:: Entries supplied ::

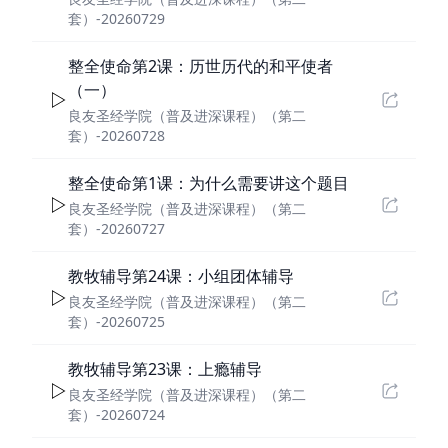
套）-20260729
整全使命第2课：历世历代的和平使者
（一）
良友圣经学院（普及进深课程）（第二
套）-20260728
整全使命第1课：为什么需要讲这个题目
良友圣经学院（普及进深课程）（第二
套）-20260727
教牧辅导第24课：小组团体辅导
良友圣经学院（普及进深课程）（第二
套）-20260725
教牧辅导第23课：上瘾辅导
良友圣经学院（普及进深课程）（第二
套）-20260724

:::

Transcribe the material above word for word; images do not belong in the copy.

套）-20260729
整全使命第2课：历世历代的和平使者
（一）
良友圣经学院（普及进深课程）（第二
套）-20260728
整全使命第1课：为什么需要讲这个题目
良友圣经学院（普及进深课程）（第二
套）-20260727
教牧辅导第24课：小组团体辅导
良友圣经学院（普及进深课程）（第二
套）-20260725
教牧辅导第23课：上瘾辅导
良友圣经学院（普及进深课程）（第二
套）-20260724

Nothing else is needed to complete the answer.